> _Task material_:
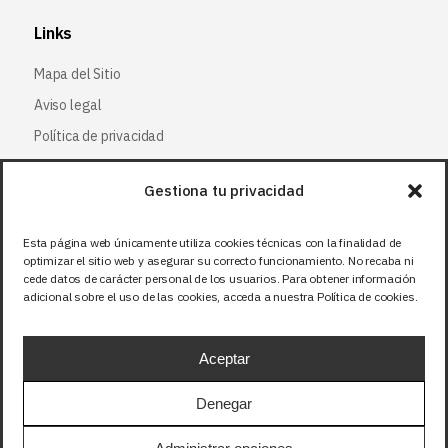
Links
Mapa del Sitio
Aviso legal
Política de privacidad
Política de cookies
Gestiona tu privacidad
Síguenos
Esta página web únicamente utiliza cookies técnicas con la finalidad de
optimizar el sitio web y asegurar su correcto funcionamiento. No recaba ni
Facebook
cede datos de carácter personal de los usuarios. Para obtener información
adicional sobre el uso de las cookies, acceda a nuestra Política de cookies.
X (Twitter
)
Instagram
Aceptar
LinkedIn
Denegar
Precios sin IVA (21%). Tasa RAEE incluida en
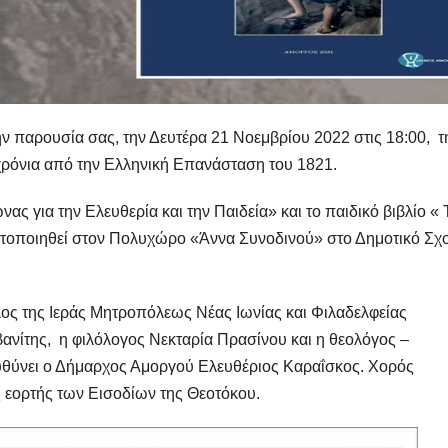
ην παρουσία σας,
την Δευτέρα 21 Νοεμβρίου 2022 στις 18:00
, τ
 χρόνια από την Ελληνική Επανάσταση του 1821.
ας για την Ελευθερία και την Παιδεία» και το παιδικό βιβλίο « 
τοποιηθεί στον Πολυχώρο «Άννα Συνοδινού» στο Δημοτικό Σχο
ος της Ιεράς Μητροπόλεως Νέας Ιωνίας και Φιλαδελφείας
νίτης, η φιλόλογος Νεκταρία Πρασίνου και η θεολόγος –
υθύνει ο Δήμαρχος Αμοργού Ελευθέριος Καραΐσκος. Χορός
 εορτής των Εισοδίων της Θεοτόκου.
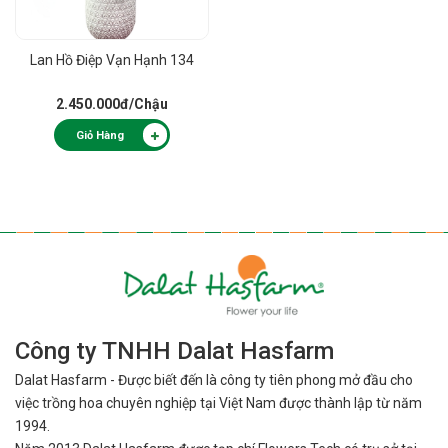
Lan Hồ Điệp Vạn Hạnh 134
2.450.000đ
/Chậu
Giỏ Hàng
Công ty TNHH Dalat Hasfarm
Dalat Hasfarm - Được biết đến là công ty tiên phong mở đầu cho
việc
trồng hoa chuyên nghiệp tại Việt Nam được thành lập từ năm
1994.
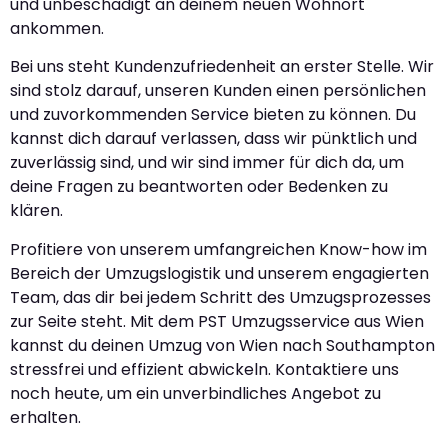
und unbeschädigt an deinem neuen Wohnort
ankommen.
Bei uns steht Kundenzufriedenheit an erster Stelle. Wir
sind stolz darauf, unseren Kunden einen persönlichen
und zuvorkommenden Service bieten zu können. Du
kannst dich darauf verlassen, dass wir pünktlich und
zuverlässig sind, und wir sind immer für dich da, um
deine Fragen zu beantworten oder Bedenken zu
klären.
Profitiere von unserem umfangreichen Know-how im
Bereich der Umzugslogistik und unserem engagierten
Team, das dir bei jedem Schritt des Umzugsprozesses
zur Seite steht. Mit dem PST Umzugsservice aus Wien
kannst du deinen Umzug von Wien nach Southampton
stressfrei und effizient abwickeln. Kontaktiere uns
noch heute, um ein unverbindliches Angebot zu
erhalten.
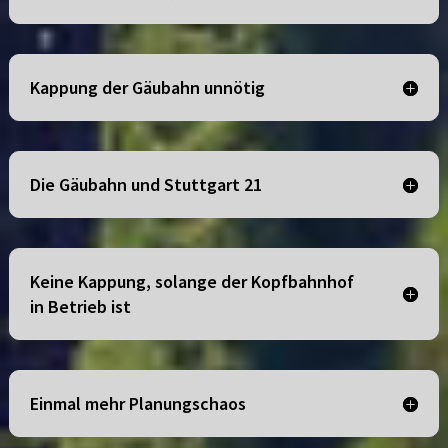
Kappung der Gäubahn unnötig
Die Gäubahn und Stuttgart 21
Keine Kappung, solange der Kopfbahnhof
in Betrieb ist
Einmal mehr Planungschaos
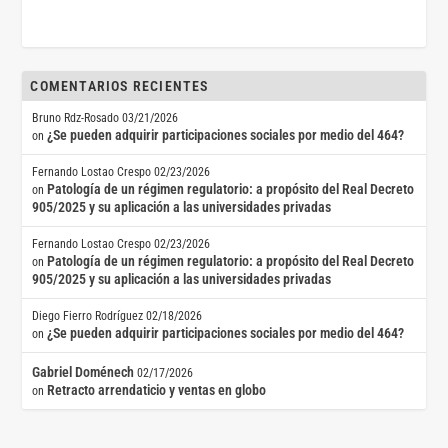
COMENTARIOS RECIENTES
Bruno Rdz-Rosado
03/21/2026
¿Se pueden adquirir participaciones sociales por medio del 464?
on
Fernando Lostao Crespo
02/23/2026
Patología de un régimen regulatorio: a propósito del Real Decreto
on
905/2025 y su aplicación a las universidades privadas
Fernando Lostao Crespo
02/23/2026
Patología de un régimen regulatorio: a propósito del Real Decreto
on
905/2025 y su aplicación a las universidades privadas
Diego Fierro Rodríguez
02/18/2026
¿Se pueden adquirir participaciones sociales por medio del 464?
on
Gabriel Doménech
02/17/2026
Retracto arrendaticio y ventas en globo
on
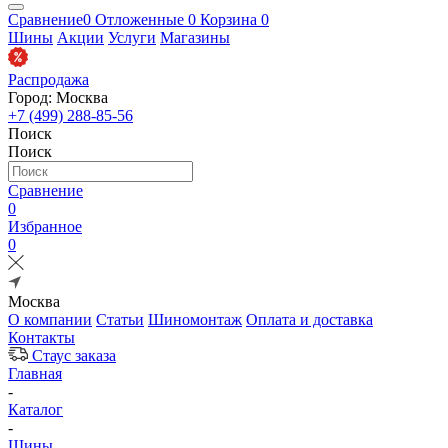
Сравнение
0
Отложенные
0
Корзина
0
Шины
Акции
Услуги
Магазины
Распродажа
Город: Москва
+7 (499) 288-85-56
Поиск
Поиск
Сравнение
0
Избранное
0
Москва
О компании
Статьи
Шиномонтаж
Оплата и доставка
Контакты
Стаус заказа
Главная
-
Каталог
-
Шины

> _Problem details_: Retype all the data exactly, please, without pictures.

> _Response to this task_:
Links
Mapa del Sitio
Aviso legal
Política de privacidad
Política de cookies
Gestiona tu privacidad
Síguenos
Esta página web únicamente utiliza cookies técnicas con la finalidad de
optimizar el sitio web y asegurar su correcto funcionamiento. No recaba ni
Facebook
cede datos de carácter personal de los usuarios. Para obtener información
adicional sobre el uso de las cookies, acceda a nuestra Política de cookies.
X (Twitter
)
Instagram
Aceptar
LinkedIn
Denegar
Precios sin IVA (21%). Tasa RAEE incluida en
ην παρουσία σας,
την Δευτέρα 21 Νοεμβρίου 2022 στις 18:00
, τ
 χρόνια από την Ελληνική Επανάσταση του 1821.
ας για την Ελευθερία και την Παιδεία» και το παιδικό βιβλίο « 
τοποιηθεί στον Πολυχώρο «Άννα Συνοδινού» στο Δημοτικό Σχο
ος της Ιεράς Μητροπόλεως Νέας Ιωνίας και Φιλαδελφείας
νίτης, η φιλόλογος Νεκταρία Πρασίνου και η θεολόγος –
υθύνει ο Δήμαρχος Αμοργού Ελευθέριος Καραΐσκος. Χορός
 εορτής των Εισοδίων της Θεοτόκου.
Lan Hồ Điệp Vạn Hạnh 134
2.450.000đ
/Chậu
Giỏ Hàng
Công ty TNHH Dalat Hasfarm
Dalat Hasfarm - Được biết đến là công ty tiên phong mở đầu cho
việc
trồng hoa chuyên nghiệp tại Việt Nam được thành lập từ năm
1994.
und unbeschädigt an deinem neuen Wohnort
ankommen.
Bei uns steht Kundenzufriedenheit an erster Stelle. Wir
sind stolz darauf, unseren Kunden einen persönlichen
und zuvorkommenden Service bieten zu können. Du
kannst dich darauf verlassen, dass wir pünktlich und
zuverlässig sind, und wir sind immer für dich da, um
deine Fragen zu beantworten oder Bedenken zu
klären.
Profitiere von unserem umfangreichen Know-how im
Bereich der Umzugslogistik und unserem engagierten
Team, das dir bei jedem Schritt des Umzugsprozesses
zur Seite steht. Mit dem PST Umzugsservice aus Wien
kannst du deinen Umzug von Wien nach Southampton
stressfrei und effizient abwickeln. Kontaktiere uns
noch heute, um ein unverbindliches Angebot zu
erhalten.
Kappung der Gäubahn unnötig
Die Gäubahn und Stuttgart 21
Keine Kappung, solange der Kopfbahnhof
in Betrieb ist
Einmal mehr Planungschaos
COMENTARIOS RECIENTES
Bruno Rdz-Rosado
03/21/2026
¿Se pueden adquirir participaciones sociales por medio del 464?
on
Fernando Lostao Crespo
02/23/2026
Patología de un régimen regulatorio: a propósito del Real Decreto
on
905/2025 y su aplicación a las universidades privadas
Fernando Lostao Crespo
02/23/2026
Patología de un régimen regulatorio: a propósito del Real Decreto
on
905/2025 y su aplicación a las universidades privadas
Diego Fierro Rodríguez
02/18/2026
¿Se pueden adquirir participaciones sociales por medio del 464?
on
Gabriel Doménech
02/17/2026
Retracto arrendaticio y ventas en globo
on
Сравнение
0
Отложенные
0
Корзина
0
Шины
Акции
Услуги
Магазины
Распродажа
Город: Москва
+7 (499) 288-85-56
Поиск
Поиск
Сравнение
0
Избранное
0
Москва
О компании
Статьи
Шиномонтаж
Оплата и доставка
Контакты
Стаус заказа
Главная
-
Каталог
-
Шины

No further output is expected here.